According to Project Vote Smart's 2016 analysis, Lewis generally supported anti-abortion legislation, opposed income tax increases, opposed mandatory minimum sentences for nonviolent drug offenders, opposed federal spending, supported lowering taxes as a means of promoting economic growth, opposed requiring states to adopt federal education standards, supported the building of the Keystone Pipeline, opposed federal regulation of greenhouse gas emissions, opposed gun-control legislation, supported repealing the Affordable Care Act, supported requiring immigrants who are unlawfully present to return to their country of origin before they are eligible for citizenship, and opposed American intervention in Iraq and Syria beyond air support.

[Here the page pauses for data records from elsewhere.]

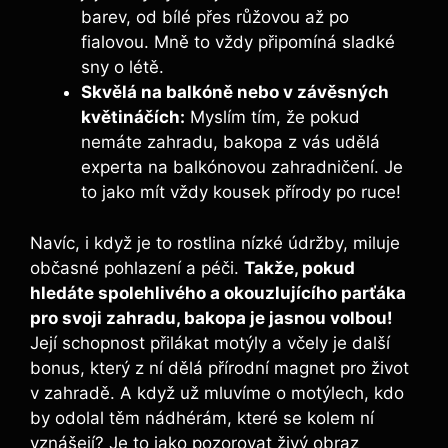
barev, od bílé přes růžovou až po
fialovou. Mně to vždy připomíná sladké
sny o létě.
Skvělá na balkóně nebo v závěsných
květináčích:
Myslím tím, že pokud
nemáte zahradu, bakopa z vás udělá
experta na balkónovou zahradničení. Je
to jako mít vždy kousek přírody po ruce!
Navíc, i když je to rostlina nízké údržby, miluje
občasné pohlazení a péči.
Takže, pokud
hledáte spolehlivého a okouzlujícího parťáka
pro svoji zahradu, bakopa je jasnou volbou!
Její schopnost přilákat motýly a včely je další
bonus, který z ní dělá přírodní magnet pro život
v zahradě. A když už mluvíme o motýlech, kdo
by odolal těm nádhérám, které se kolem ní
vznášejí? Je to jako pozorovat živý obraz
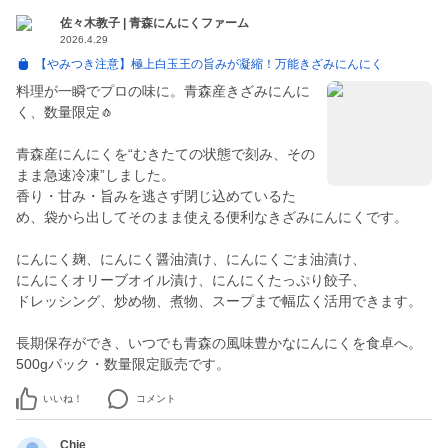
佐々木教子 | 青森にんにくファーム
2026.4.29
【やみつき注意】極上白玉王の旨みが凝縮！万能きざみにんにく
料理が一瞬でプロの味に。青森産きざみにんに
く、数量限定🧄
青森産にんにくを“むきたての状態で刻み、その
まま急速冷凍”しました。
香り・甘み・旨みを逃さず閉じ込めているた
め、袋から出してそのまま使える便利なきざみにんにくです。
にんにく麹、にんにく醤油漬け、にんにくごま油漬け、
にんにくオリーブオイル漬け、にんにくたっぷり餃子、
ドレッシング、炒め物、煮物、スープまで幅広く活用できます。
長期保存ができ、いつでも青森の風味豊かなにんにくを食卓へ。
いいね！
コメント
Chie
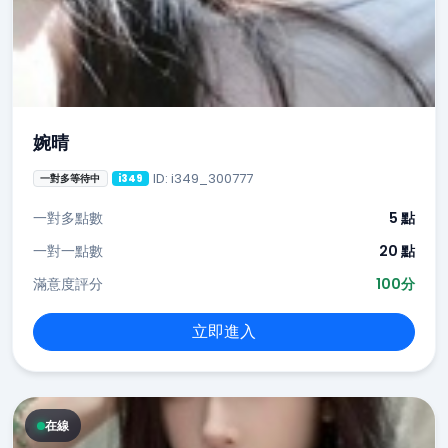
婉晴
ID: i349_300777
一對多等待中
i349
一對多點數
5 點
一對一點數
20 點
滿意度評分
100分
立即進入
在線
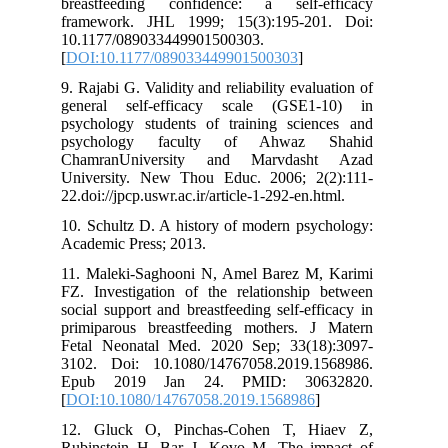
breastfeeding confidence: a self-efficacy
framework. JHL 1999; 15(3):195-201. Doi:
10.1177/089033449901500303.
[
DOI:10.1177/089033449901500303
]
9. Rajabi G. Validity and reliability evaluation of
general self-efficacy scale (GSE1-10) in
psychology students of training sciences and
psychology faculty of Ahwaz Shahid
ChamranUniversity and Marvdasht Azad
University. New Thou Educ. 2006; 2(2):111-
22.doi://jpcp.uswr.ac.ir/article-1-292-en.html.
10. Schultz D. A history of modern psychology:
Academic Press; 2013.
11. Maleki-Saghooni N, Amel Barez M, Karimi
FZ. Investigation of the relationship between
social support and breastfeeding self-efficacy in
primiparous breastfeeding mothers. J Matern
Fetal Neonatal Med. 2020 Sep; 33(18):3097-
3102. Doi: 10.1080/14767058.2019.1568986.
Epub 2019 Jan 24. PMID: 30632820.
[
DOI:10.1080/14767058.2019.1568986
]
12. Gluck O, Pinchas-Cohen T, Hiaev Z,
Rubinstein H, Bar J, Kovo M. The impact of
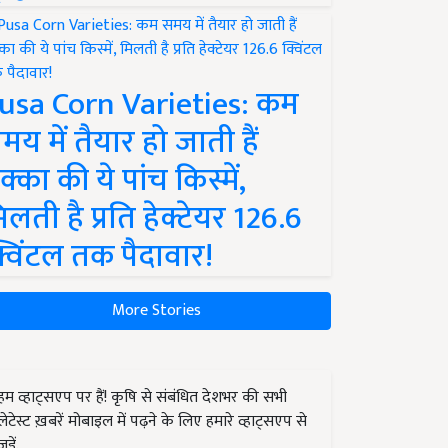
usa Corn Varieties: कम
मय में तैयार हो जाती हैं
क्का की ये पांच किस्में,
िलती है प्रति हेक्टेयर 126.6
्विंटल तक पैदावार!
More Stories
हम व्हाट्सएप पर हैं! कृषि से संबंधित देशभर की सभी
लेटेस्ट ख़बरें मोबाइल में पढ़ने के लिए हमारे व्हाट्सएप से
जुड़ें.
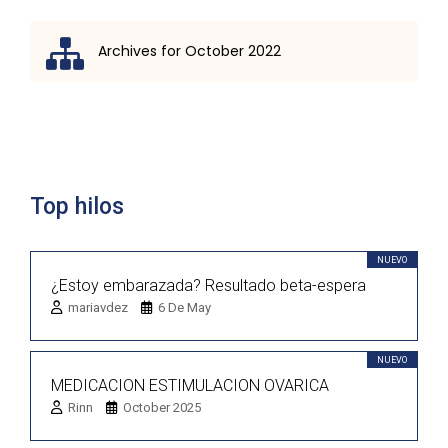
Archives for October 2022
Lista de discusión
Top hilos
NUEVO
¿Estoy embarazada? Resultado beta-espera
mariavdez
6 De May
NUEVO
MEDICACION ESTIMULACION OVARICA
Rinn
October 2025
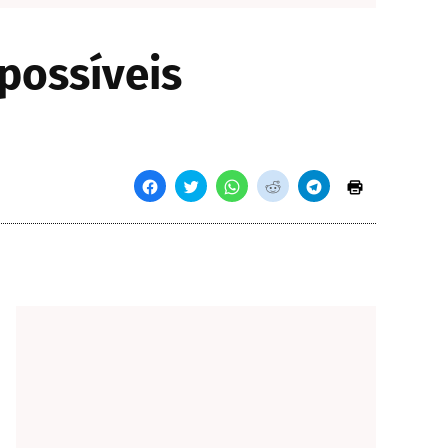
possíveis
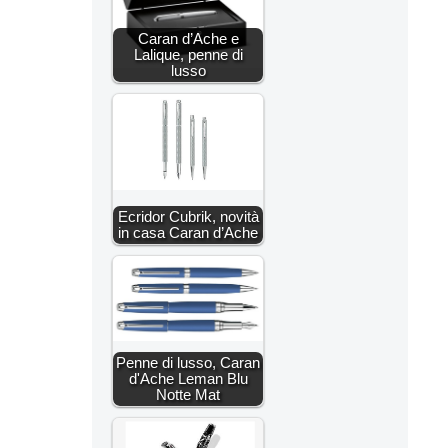
Caran d’Ache e
Lalique, penne di
lusso
Ecridor Cubrik, novità
in casa Caran d’Ache
Penne di lusso, Caran
d'Ache Leman Blu
Notte Mat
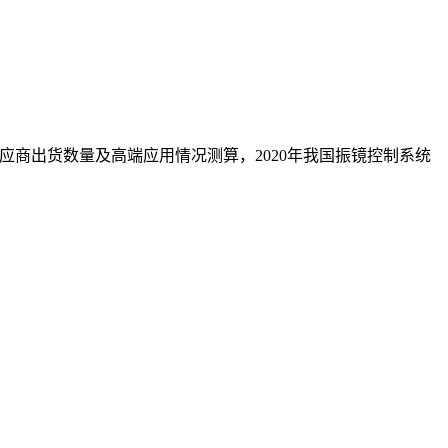
供应商出货数量及高端应用情况测算，2020年我国振镜控制系统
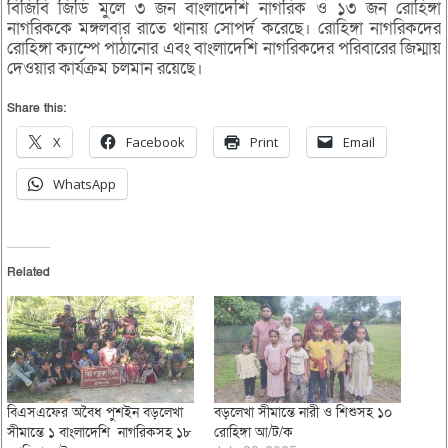
বিজিবি জিডি মুলে ৩ জন বাংলাদেশি নাগরিক ও ১৩ জন রোহিঙ্গা
নাগরিককে মঙ্গলবার রাতে থানায় সোপর্দ করেছে। রোহিঙ্গা নাগরিকদের
রোহিঙ্গা ক্যাম্পে পাঠানোর এবং বাংলাদেশি নাগরিকদের পরিবারের জিম্মায়
দেওয়ার কার্যক্রম চলমান রয়েছে।
Share this:
X
Facebook
Print
Email
WhatsApp
Related
বিএসএফের অবৈধ পুশইন বড়লেখা
বড়লেখা সীমান্তে নারী ও শিশুসহ ১০
সীমান্তে ১ বাংলাদেশি নাগরিকসহ ১৮
রোহিঙ্গা আ/ট/ক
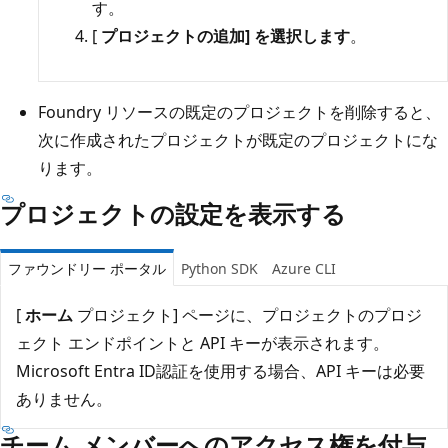
す。
[
プロジェクトの追加] を選択します
。
Foundry リソースの既定のプロジェクトを削除すると、
次に作成されたプロジェクトが既定のプロジェクトにな
ります。
プロジェクトの設定を表示する
ファウンドリー ポータル
Python SDK
Azure CLI
[
ホーム
プロジェクト] ページに、プロジェクトのプロジ
ェクト エンドポイントと API キーが表示されます。
Microsoft Entra ID認証を使用する場合、API キーは必要
ありません。
チーム メンバーへのアクセス権を付与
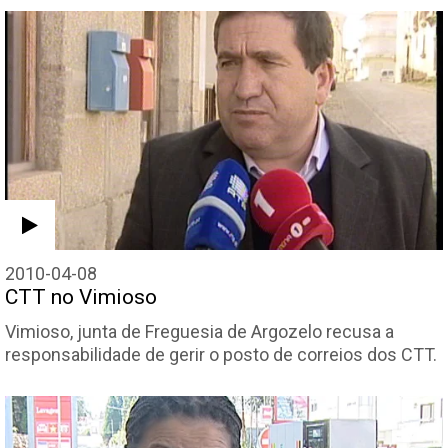
2010-04-08
CTT no Vimioso
Vimioso, junta de Freguesia de Argozelo recusa a
responsabilidade de gerir o posto de correios dos CTT.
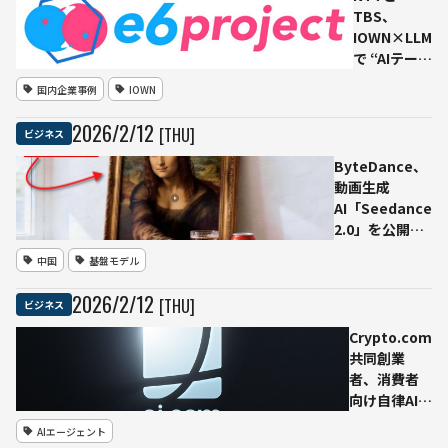
TBS、
コンテン
IOWN×LLM
ツを大量
で “AIテーマ
視聴しAI
パーク” 構
を訓練す
国内企業事例
IOWN
想──「自
る“コンテ
分で決める
ンツモデ
2026
/
2
/
12
[THU]
ビジネス
力」を育む
レーショ
次世代エデ
ン”の実
ByteDance、
ュテインメ
態、英紙
動画生成
ント「e6
Guardian
AI「Seedance
project」
が報道
2.0」を公開
始動
マルチモーダル
中国
基盤モデル
入力と参照機能
を強化
2026
/
2
/
12
[THU]
ビジネス
Crypto.com
共同創業
者、消費者
向け自律AIエ
ージェント
AIエージェント
「ai.com」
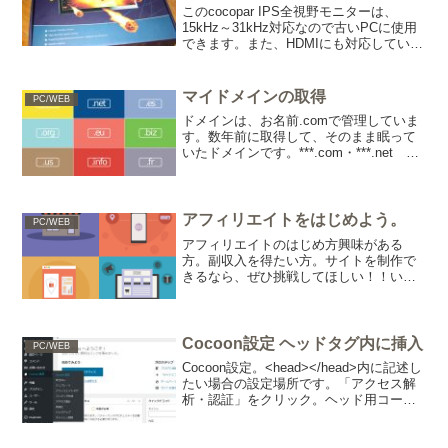
このcocopar IPS全視野モニターは、
15kHz～31kHz対応なので古いPCに使用
できます。また、HDMIにも対応していま
す。
マイドメインの取得
PC/WEB
ドメインは、お名前.comで管理していま
す。数年前に取得して、そのまま眠って
いたドメインです。***.com・***.net い
ろいろ検索すると楽しいです。
アフィリエイトをはじめよう。
PC/WEB
アフィリエイトのはじめ方興味がある
方。副収入を得たい方。サイトを制作で
きるなら、ぜひ挑戦してほしい！！い
や、やっちゃいましょう。ただ、初期投
資が必要です。もし、マイドメインとレ
ンタルサーバーを契約するなら年間9,000
円ぐらい必要です。ネッ...
Cocoon設定 ヘッドタグ内に挿入
PC/WEB
Cocoon設定。<head></head>内に記述し
たい場合の設定場所です。「アクセス解
析・認証」をクリック。ヘッド用コード
に記述します。 <head></head>記述
のプラグインInsert Headers and Footers
は...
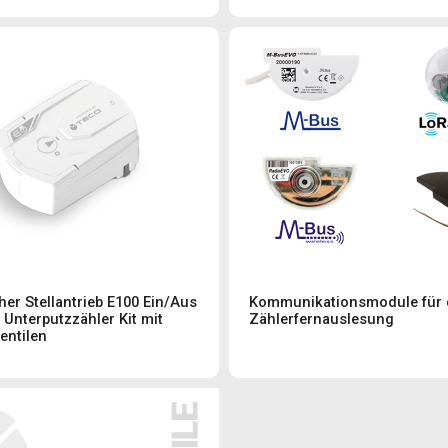
cher Stellantrieb E100 Ein/Aus
Kommunikationsmodule für 
 Unterputzzähler Kit mit
Zählerfernauslesung
entilen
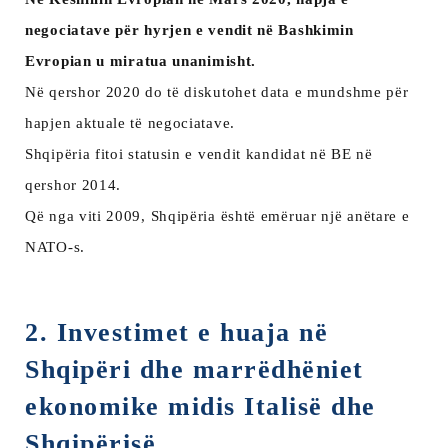
negociatave për hyrjen e vendit në Bashkimin
Evropian
u miratua unanimisht.
Në qershor 2020 do të diskutohet data e mundshme për
hapjen aktuale të negociatave.
Shqipëria fitoi statusin e vendit kandidat në BE në
qershor 2014.
Që nga viti 2009, Shqipëria është emëruar një anëtare e
NATO-s.
2. Investimet e huaja në
Shqipëri dhe marrëdhëniet
ekonomike midis Italisë dhe
Shqipërisë.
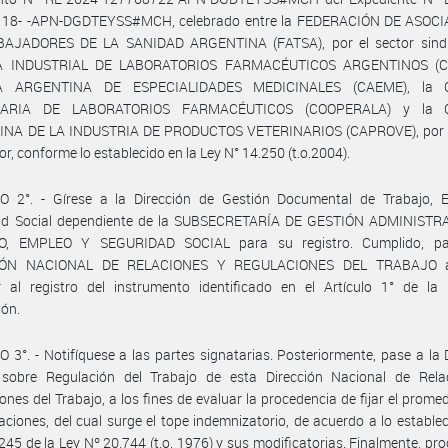
18- -APN-DGDTEYSS#MCH, celebrado entre la FEDERACIÓN DE ASOC
AJADORES DE LA SANIDAD ARGENTINA (FATSA), por el sector sindic
 INDUSTRIAL DE LABORATORIOS FARMACÉUTICOS ARGENTINOS (CIL
 ARGENTINA DE ESPECIALIDADES MEDICINALES (CAEME), la
ARIA DE LABORATORIOS FARMACÉUTICOS (COOPERALA) y la
NA DE LA INDUSTRIA DE PRODUCTOS VETERINARIOS (CAPROVE), por e
r, conforme lo establecido en la Ley N° 14.250 (t.o.2004).
O 2°. - Gírese a la Dirección de Gestión Documental de Trabajo, 
ad Social dependiente de la SUBSECRETARÍA DE GESTIÓN ADMINISTR
O, EMPLEO Y SEGURIDAD SOCIAL para su registro. Cumplido, pa
IÓN NACIONAL DE RELACIONES Y REGULACIONES DEL TRABAJO a
r al registro del instrumento identificado en el Artículo 1° de la 
ión.
 3°. - Notifíquese a las partes signatarias. Posteriormente, pase a la 
 sobre Regulación del Trabajo de esta Dirección Nacional de Rela
ones del Trabajo, a los fines de evaluar la procedencia de fijar el promed
ciones, del cual surge el tope indemnizatorio, de acuerdo a lo establec
 245 de la Ley Nº 20.744 (t.o. 1976) y sus modificatorias. Finalmente, pr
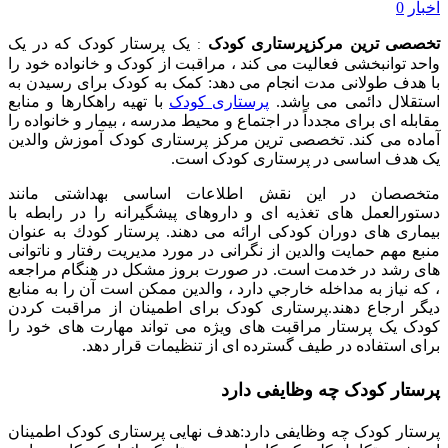
اخبار
0
تخصصی ترین مرکزپرستاری کودک
یک پرستار کودک که در یک
:
واحد توانبخشی فعالیت می کند ، مراقبت از کودک و خانواده خود را
با هدف طولانی مدت انجام می دهد: کمک به کودک برای رسیدن به
استقلال دائمی می باشد.
پرستاری کودک
با تهیه راهکارها و منابع
مقابله ای برای مجدداً در اجتماع و محیط مدرسه ، بیمار و خانواده را
آماده می کند. تخصصی ترین مرکز پرستاری کودک آموزش والدین
یک هدف اساسی در پرستاری کودک است.
متخصصان در این نقش اطلاعات اساسی بهداشتی مانند
دستورالعمل های تغذیه ای و داروهای پیشگیرانه را در رابطه با
بیماری های دوران کودکی ارائه می دهند. پرستار كودك به عنوان
منبع مهم حمايت والدين از نگرانی در مورد مديريت رفتار و ناتوانی
های رشد در خدمت است. در صورت بروز مشكل در هنگام مراجعه
، كه نياز به مداخله خارجي دارد ، والدين ممكن است آن را به منابع
ديگر ارجاع دهند.پرستاری کودک برای اطمینان از مراقبت کردن
کودک یک پرستار مراقبت های ویژه می تواند مهارت های خود را
برای استفاده در طیف گسترده ای از تنظیمات قرار دهد.
پرستار کودک چه وظایفی دارد
پرستار کودک چه وظایفی دارد:هدف نهایی پرستاری کودک اطمینان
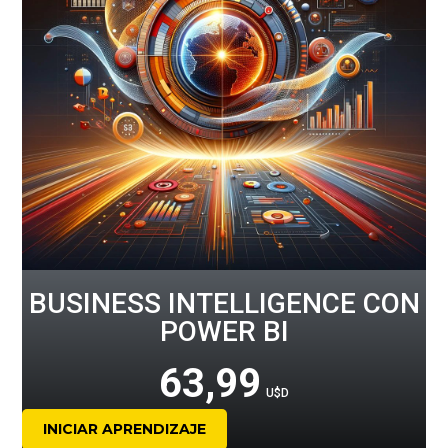
BUSINESS INTELLIGENCE CON
POWER BI
63,99
U$D
INICIAR APRENDIZAJE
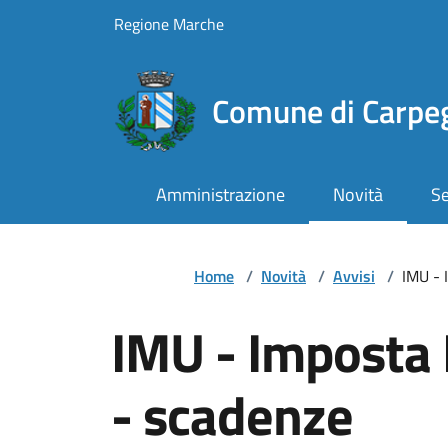
Vai ai contenuti
Vai al footer
Regione Marche
Comune di Carpe
Amministrazione
Novità
Se
Home
/
Novità
/
Avvisi
/
IMU - 
IMU - Imposta 
- scadenze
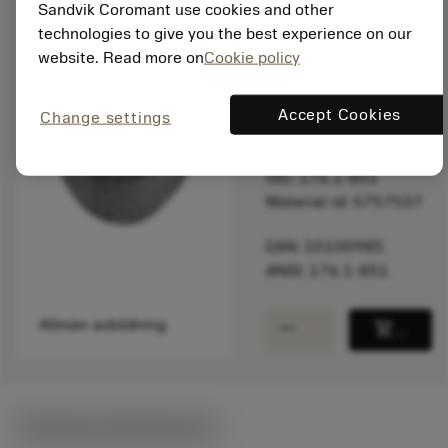
Sandvik Coromant use cookies and other
technologies to give you the best experience on our
Listpris:
website. Read more on
Cookie policy
93.50 SEK
På lager
Accept Cookies
Change settings
Paketkvantitet: 10
ISO: 176.1-851
Material-id: 5757537
EAN: 10100985
ANSI: 176.1-851
remove
add
Allmän avbildning
shopping_cart
Lägg ti
Tekniska illustrationer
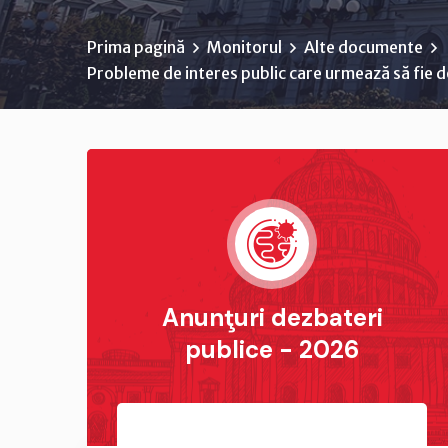
Prima pagină
Monitorul
Alte documente
Probleme de interes public care urmează să fie d
Anunţuri dezbateri
publice - 2026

=== Criminal justice reform ===
Lewis authored a bill that would provide education and vocational training resources to at-risk youth and young criminal offenders instead of levying penalties against them for petty offenses. He reintroduced the SAFE Justice Act, a criminal justice reform bill.

Lewis has criticized the war on drugs and compared it to the failed policy of alcohol prohibition in America. He cosponsored legislation to let states set their own policy on cannabis and to remove cannabis from the list of Schedule I drugs.

===Health care===
Lewis supported the March 2017 version of the American Health Care Act (the GOP's bill to repeal the Affordable Care Act). On May 4, 2017, he voted to repeal the ACA (Obamacare) and pass the American Health Care Act.

===LGBT rights===
In 2011, Lewis said that prohibitions on same-sex marriage were not discriminatory against gay people, because they would still be free to marry those of the opposite sex. In 2013, he argued against same-sex marriage, comparing gay people to rapists, speeders and polygamists. Lewis said that prohibitions against same-sex marriage could not be legally challenged on the basis of discrimination, because rapists and speeders could not reasonably argue that they were being discriminated against by prohibitions on rape and speeding. "The gay-rights lobby is playing underhanded to get their will and in the process they are shredding the Constitution of this country", he said.

Lewis suggested that households headed by gay parents might be harming their children and that more research was needed to confirm that they were not.

He called the decision of school boards to allow transgender restrooms and locker rooms in public schools an "abomination".

=== Taxes and spending ===
Lewis voted for the Tax Cuts and Jobs Act of 2017. He voted against the Bipartisan Budget Act of 2018, a bill that increased discretionary spending by $300 billion. After his vote he said, "I ran for Congress to get the economy going again by reducing taxes, regulations, deficits and debt. A $300 billion increase in discretionary spending along with hiking the debt ceiling fails on all accounts."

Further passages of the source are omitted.